Escutcheon of the Clayton-East baronets of Marden Park

The Clayton baronetcy, of Marden Park in the County of Surrey, was created in the Baronetage of Great Britain on 13 January 1732 for William Clayton, Member of Parliament for Bletchingley. He was the nephew of Sir Robert Clayton, Lord Mayor of London in 1679.

Clayton was succeeded by his son Sir Kenrick Clayton, 2nd Baronet, who also represented Bletchingley in the House of Commons; his son Robert, the third Baronet, was Member of Parliament for Bletchingley, Surrey and Ilchester. He was childless and was succeeded by his first cousin Sir William Clayton, 4th Baronet, who was the son of William Clayton, younger son of 1st Baronet. Clayton notably served as High Sheriff of Buckinghamshire. His second son East was created a baronet, of Hall Place, in his own right in 1838 (see Clayton-East baronets of Hall Place (1838)). Clayton was succeeded by his eldest son Sir William Clayton, 5th Baronet. He was a General in the Army and fought at the Battle of Waterloo. He also represented Great Marlow in Parliament.

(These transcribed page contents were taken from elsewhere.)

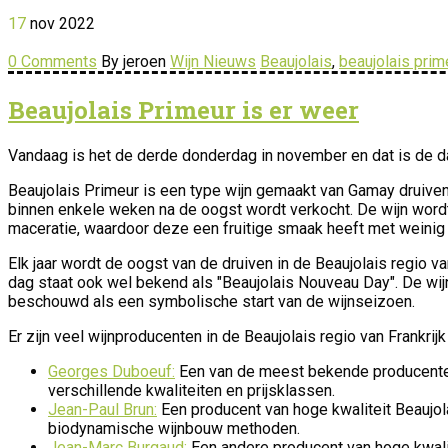
17
nov
2022
0 Comments
By jeroen
Wijn Nieuws
Beaujolais
,
beaujolais prim
Beaujolais Primeur is er weer
Vandaag is het de derde donderdag in november en dat is de d
Beaujolais Primeur is een type wijn gemaakt van Gamay druiven ui
binnen enkele weken na de oogst wordt verkocht. De wijn wor
maceratie, waardoor deze een fruitige smaak heeft met weinig 
Elk jaar wordt de oogst van de druiven in de Beaujolais regio 
dag staat ook wel bekend als "Beaujolais Nouveau Day". De wij
beschouwd als een symbolische start van de wijnseizoen.
Er zijn veel wijnproducenten in de Beaujolais regio van Frankri
Georges Duboeuf:
Een van de meest bekende producenten
verschillende kwaliteiten en prijsklassen.
Jean-Paul Brun:
Een producent van hoge kwaliteit Beaujol
biodynamische wijnbouw methoden.
Jean-Marc Burgaud:
Een andere producent van hoge kwali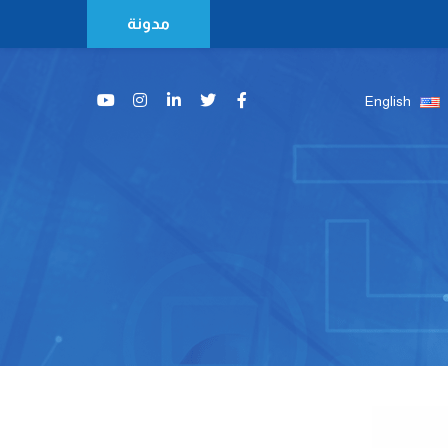
مدونة
English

On his death the title passed to his grandson, the 6th Baronet, son of Captain William Capel Clayton. He was High Sheriff of Buckinghamshire and Norfolk. He was childless and on his death in 1914 the title passed to his second cousin Sir Gilbert Clayton-East, 3rd Baronet, Hall Place (see below for earlier history of this title), who became the seventh Baronet of Marden Park as well. In 1870 he had assumed the surname of Clayton-East in lieu of Gilbert-East. His grandson, the 9th/5th Baronet, assumed in 1932 by deed poll the surname of Clayton-East-Clayton in lieu of Clayton-East. However, on his early death the same year, the line of the second son of the fourth Baronet failed and the baronetcy of Hall Place became extinct. The late Baronet was succeeded in the baronetcy of Marden Park by his second cousin twice removed, the tenth Baronet. He was the son of Sir FitzRoy Augustus Talbot Clayton, son of Reverend Augustus Philip Clayton, fifth and youngest son of the 4th Baronet. As of 2021, the title is held by the 10th Baronet's great-grandson, the 13th Baronet, who succeeded his father in that year.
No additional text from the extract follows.